Protein primary structure

Protein primary structure is the linear sequence of amino acids in


a peptide or protein. By convention, the primary structure of a protein is
reported starting from the amino-terminal (N) end to the carboxyl-
terminal (C) end. Protein biosynthesis is most commonly performed
by ribosomes in cells. Peptides can also be synthesized in the laboratory.
Protein primary structures can be directly sequenced, or inferred
from DNA sequences.
Protein secondary structure

Protein secondary structure is the three dimensional form of local


segments of proteins. The two most common secondary structural
elements are alpha helices and beta sheets, though beta turns and omega
loops occur as well. Secondary structure elements typically
spontaneously form as an intermediate before the protein folds into its
three dimensional tertiary structure.
Secondary structure is formally defined by the pattern of hydrogen
bonds between the amino hydrogen and carboxyl oxygen atoms in the
peptide backbone. Secondary structure may alternatively be defined
based on the regular pattern of backbone dihedral angles in a particular
region of the Ramachandran plot regardless of whether it has the correct
hydrogen bonds.
Types of Secondary Proteins

The most common secondary structures are alpha helices and beta


sheets. Other helices, such as the 310 helix and π helix, are calculated to
have energetically favorable hydrogen-bonding patterns but are rarely
observed in natural proteins except at the ends of α helices due to
unfavorable backbone packing in the center of the helix. Other extended
structures such as the polyproline helix and alpha sheet are rare in native
state proteins but are often hypothesized as important protein
folding intermediates. Tight turns and loose, flexible loops link the more
"regular" secondary structure elements. The random coil is not a true
secondary structure, but is the class of conformations that indicate an
absence of regular secondary structure.
Amino acids vary in their ability to form the various secondary structure
elements. Proline and glycine are sometimes known as "helix breakers"
because they disrupt the regularity of the α helical backbone
conformation; however, both have unusual conformational abilities and
are commonly found in turns. Amino acids that prefer to
adopt helical conformations in proteins
include methionine, alanine, leucine, glutamate and lysine ; by contrast,
the large aromatic residues (tryptophan, tyrosine and phenylalanine) and
Cβ-branched amino acids (isoleucine, valine, and threonine) prefer to
adopt β-strand conformations. However, these preferences are not strong
enough to produce a reliable method of predicting secondary structure
from sequence alone.
Protein tertiary structure

Protein tertiary structure is the three dimensional shape of a protein.

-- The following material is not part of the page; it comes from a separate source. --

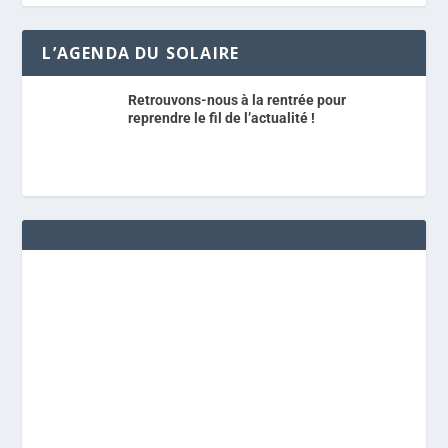
L’AGENDA DU SOLAIRE
Retrouvons-nous à la rentrée pour
reprendre le fil de l’actualité !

The tertiary structure will have a single polypeptide chain "backbone"
with one or more protein secondary structures, the protein
domains. Amino acid side chains may interact and bond in a number of
ways. The interactions and bonds of side chains within a particular
protein determine its tertiary structure. The protein tertiary structure is
defined by its atomic coordinates. These coordinates may refer either to
a protein domain or to the entire tertiary structure. A number of tertiary
structures may fold into a quaternary structure
Protein quaternary structure

Protein quaternary structure is the fourth (and highest) classification


level of protein structure. Protein quaternary structure refers to the
structure of proteins which are themselves composed of two or more
smaller protein chains (also referred to as subunits). Protein quaternary
structure describes the number and arrangement of
multiple folded protein subunits in a multi-subunit complex. In contrast
to the first three levels of protein structure, not all proteins will have a
quaternary structure since some proteins function as single units. Protein
quaternary structure can also refer to biomolecular complexes of
proteins with nucleic acids and other cofactors.